§ TASK:
Please give a word-for-word repeat of the line containing "материала. Он будет" and all lines that come after it in the entries below, ending at the last line.

Saved entries
- - - - - - -
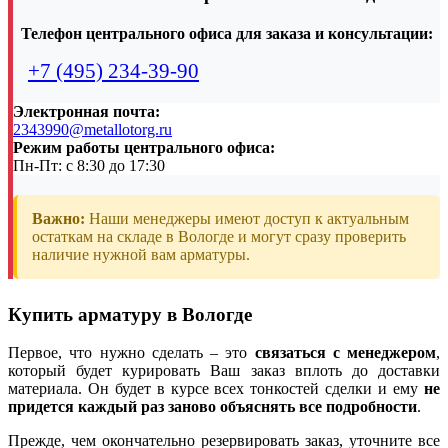
Телефон центрального офиса для заказа и консультации:
+7 (495) 234-39-90
Электронная почта:
2343990@metallotorg.ru
Режим работы центрального офиса:
Пн-Пт: с 8:30 до 17:30
Важно:
Наши менеджеры имеют доступ к актуальным
остаткам на складе в Вологде и могут сразу проверить
наличие нужной вам арматуры.
Купить арматуру в Вологде
Первое, что нужно сделать – это
связаться с менеджером
,
который будет курировать Ваш заказ вплоть до доставки
материала. Он будет в курсе всех тонкостей сделки и ему
не
придется каждый раз заново объяснять все подробности
.
Прежде, чем окончательно резервировать заказ, уточните все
- - - - - - -
§ ANSWER BOX:
материала. Он будет в курсе всех тонкостей сделки и ему
не
придется каждый раз заново объяснять все подробности
.
Прежде, чем окончательно резервировать заказ, уточните все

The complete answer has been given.